IFN GAMMA HUMAN ELISA

BRAND:                 DEMEDITEC DIAGNOSTICS GMBH

PRODUCT CODE: DE4434

AVAILABILITY:     IN STOCK

DESCRIPTION

• CE certifed for IVD use

• 96 well ELISA microplate

• Incubation time: 2 h 15 min

• Range: 0.51 - 21.2 IU/ml

• Sensitivity: 0.03 IU/ml

• Sample size: 50 µl

• Sample type: serum, plasma

• Substrate: TMB 450nm

1. INTENDED USE

Immunoenzymetric assay for the in vitro quantitative measurement of human interferon gamma (IFN-gamma) in serum and plasma.

2. CLINICAL BACKGROUND

A. Biological activities

IFN-γ (type 2, immune IFN) is structurally and functionally distinct from type 1 (alpha/beta) interferon and acts on a separate receptor. Only one IFN-γ gene has been identified, coding for a 146 AA protein that is post-translationaly processed into two glycosylated species of 20 and 25 Kd. Native IFN-γ is pH2-labile, highly basic, and can aggregate to form dimers that are biologically active. IFN-γ is a real lymphokine produced by activated T (and NK) cells. Despite its clear antiviral and cellular growth regulating activities, its immunomodulatory properties are believed to be the most important. IFN-γ is the principal activator of macrophage function (Macrophage Activating Factor, MAF), and it also regulates the pathway of differentiation of myeloid cells. It plays an important role in the growth and differentiation of cytotoxic (and possibly suppressor) T cells, activates NK cells and acts as a B cell maturation factor. It regulates Ig isotype production and inhibits IgE responses. One of the modes of action of IFN-γ is to induce the expression of membrane proteins, such as class 1 and class 2 MHC antigens and adhesion molecules on various cell types, high affinity Fc receptors for IgG on myelomonocytic cells, etc. Integrated in the cytokine network, IFN-γ interacts with other cytokines, in either a synergistic (e.g. TNF) or antagonistic (e.g. IL-4) way.

B. Clinical application

The precise role of IFN-γ in human diseases and therapy is still poorly defined. Clearly, it is involved in the defense against parasites, intercellular pathogens and possibly tumour cells. Its therapeutic administration partially corrects the deficient immune response observed in lepromatous leprosy and the phagocyte defect of patients with X-Linked chronic granulomatous disease. A deficiency in IFN-γ production has been related to persistent (e.g. EBV) viral infections, and a correlation could be established between the secretion of IFN-γ by peripheral blood mononuclear cells during an herpetic infection and the time of a next recurrence. A defect in IFN-γ production has also been recorded in several primary or secondary immunodeficiency states. IFN-γ is seldom detected in the serum of healthy persons. Its production may be demonstrated "in situ" in several inflammatory disorders (Sarcoidosis, rheumatoid-arthritis, subacute thyroiditis, polymyositis, multiple sclerosis). Higher levels of serum IFN-γ are measured during severe parasitic diseases (e.g. Plasmodium Falciparium malaria); during cytokine (IL-2) therapy; and after the first injections of OKT3.

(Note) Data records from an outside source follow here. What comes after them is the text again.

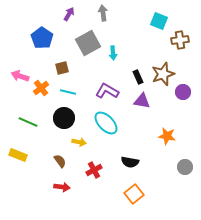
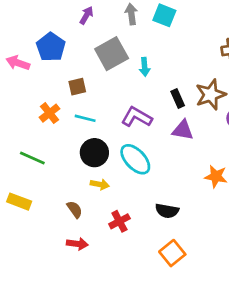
cyan square: (159, 21) -> (164, 15), moved
pink arrow: (20, 76) -> (18, 63), moved
black circle: (64, 118) -> (94, 153), moved

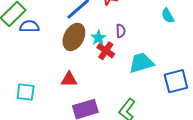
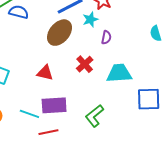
cyan star: (98, 38) -> (90, 19), moved
red cross: (106, 51) -> (85, 64), moved

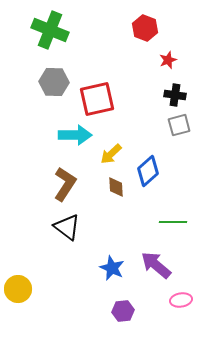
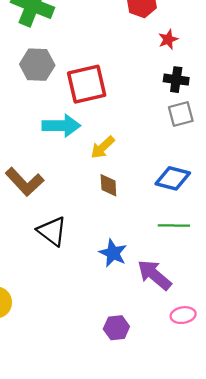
blue diamond: (148, 171) -> (173, 178), moved, turned 56
brown L-shape: (65, 184) -> (25, 182), moved, turned 104
blue star: (112, 268) -> (113, 253), moved

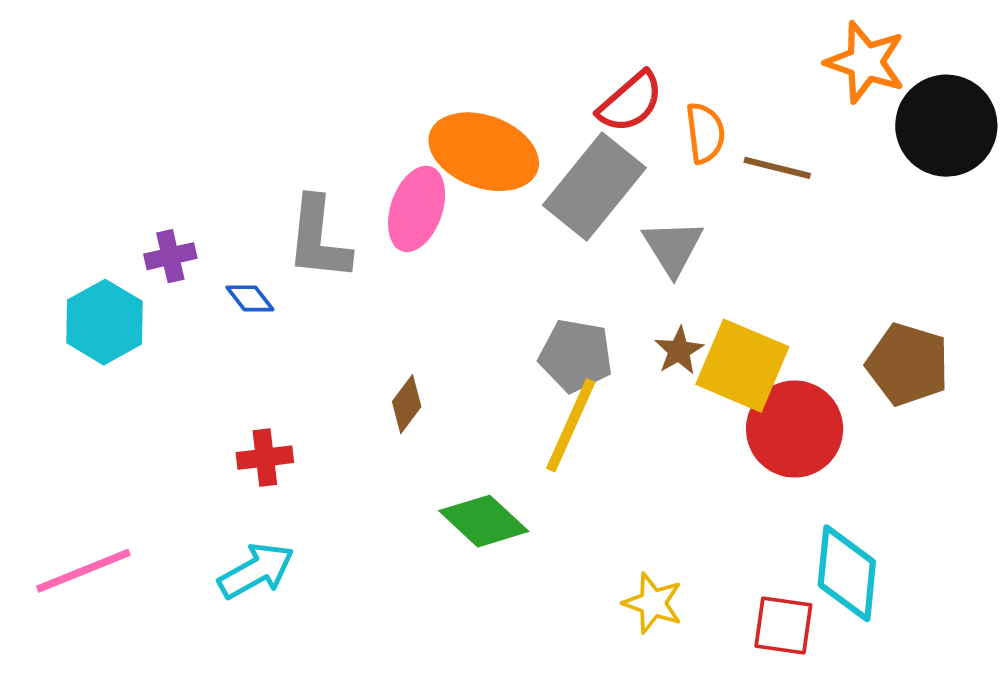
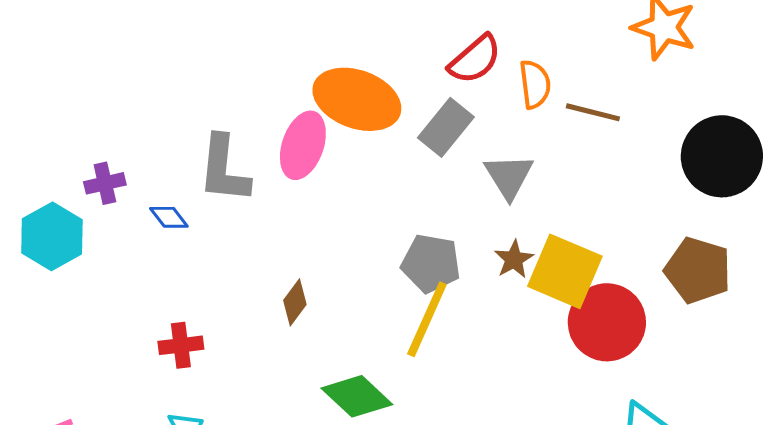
black circle: (946, 126) -> (722, 156), moved
gray rectangle: (594, 187) -> (446, 127), size x0.7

3. PRINCIPLES OF THE METHOD

The IFN-γ-ELISA is a solid phase Enzyme Amplified Sensitivity Immunoassay performed on microtiterplate. The assay uses monoclonal antibodies (MAbs) directed against distinct epitopes of IFN-γ. Calibrators and samples react with the capture monoclonal antibody (MAb 1) coated on microtiter well and with a monoclonal antibody (MAb 2) labelled with horseradish peroxidase (HRP). After an incubation period allowing the formation of a sandwich: coated MAb 1 – human IFN-γ – MAb 2 – HRP, the microtiterplate is washed to remove unbound enzyme labelled antibody. Bound enzyme- labelled antibody is measured through a chromogenic reaction. Chromogenic solution (TMB) is added and incubated. The reaction is stopped with the addition of Stop Solution and the microtiterplate is then read at the appropriate wavelength. The amount of substrate turnover is determined colourimetrically by measuring the absorbance, which is proportional to the IFN-γ concentration.

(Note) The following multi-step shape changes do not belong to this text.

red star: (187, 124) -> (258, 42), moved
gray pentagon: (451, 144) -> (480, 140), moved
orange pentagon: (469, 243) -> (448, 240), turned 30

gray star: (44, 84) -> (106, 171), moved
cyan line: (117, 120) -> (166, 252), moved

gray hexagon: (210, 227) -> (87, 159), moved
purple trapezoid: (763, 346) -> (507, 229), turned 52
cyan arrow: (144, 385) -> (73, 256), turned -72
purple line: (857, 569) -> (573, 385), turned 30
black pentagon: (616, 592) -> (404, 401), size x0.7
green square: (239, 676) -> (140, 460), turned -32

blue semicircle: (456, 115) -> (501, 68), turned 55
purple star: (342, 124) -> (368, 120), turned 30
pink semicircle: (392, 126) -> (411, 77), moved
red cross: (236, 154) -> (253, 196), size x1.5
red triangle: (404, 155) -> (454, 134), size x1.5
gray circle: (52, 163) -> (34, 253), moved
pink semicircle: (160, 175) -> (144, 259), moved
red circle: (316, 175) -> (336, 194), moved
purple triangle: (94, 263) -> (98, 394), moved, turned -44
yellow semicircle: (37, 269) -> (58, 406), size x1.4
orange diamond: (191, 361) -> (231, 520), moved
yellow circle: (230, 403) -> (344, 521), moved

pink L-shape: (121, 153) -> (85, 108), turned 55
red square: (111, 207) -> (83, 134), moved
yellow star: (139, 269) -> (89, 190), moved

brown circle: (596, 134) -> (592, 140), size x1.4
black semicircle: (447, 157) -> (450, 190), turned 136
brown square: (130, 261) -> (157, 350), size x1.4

A calibration curve is plotted and IFN-γ concentration in samples is determined by interpolation from the calibration curve. The use of the ELISA reader (linearity up to 3 OD units) and a sophisticated data reduction method (polychromatic data reduction) result in a high sensitivity in the low range and in an extended calibration range.